* WHAT THE TASK ASKS
What is the number of lines in the entries that include the word "collectie"? Respond with the number only.

* DATA RECORDS
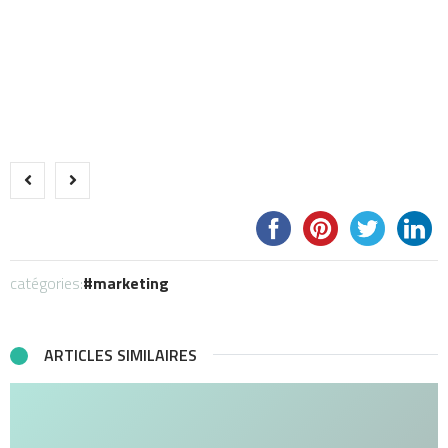
catégories:
marketing
ARTICLES SIMILAIRES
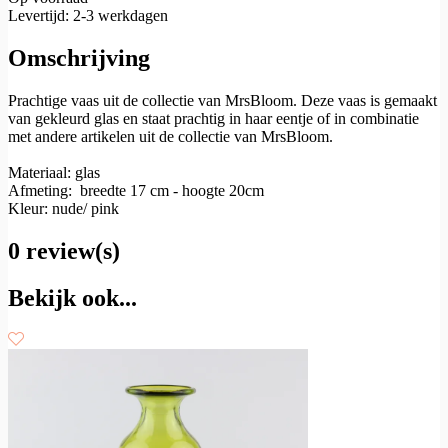
Levertijd: 2-3 werkdagen
Omschrijving
Prachtige vaas uit de collectie van MrsBloom. Deze vaas is gemaakt
van gekleurd glas en staat prachtig in haar eentje of in combinatie
met andere artikelen uit de collectie van MrsBloom.
Materiaal: glas
Afmeting: breedte 17 cm - hoogte 20cm
Kleur: nude/ pink
0 review(s)
Bekijk ook...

* RESPONSE TO THE TASK
2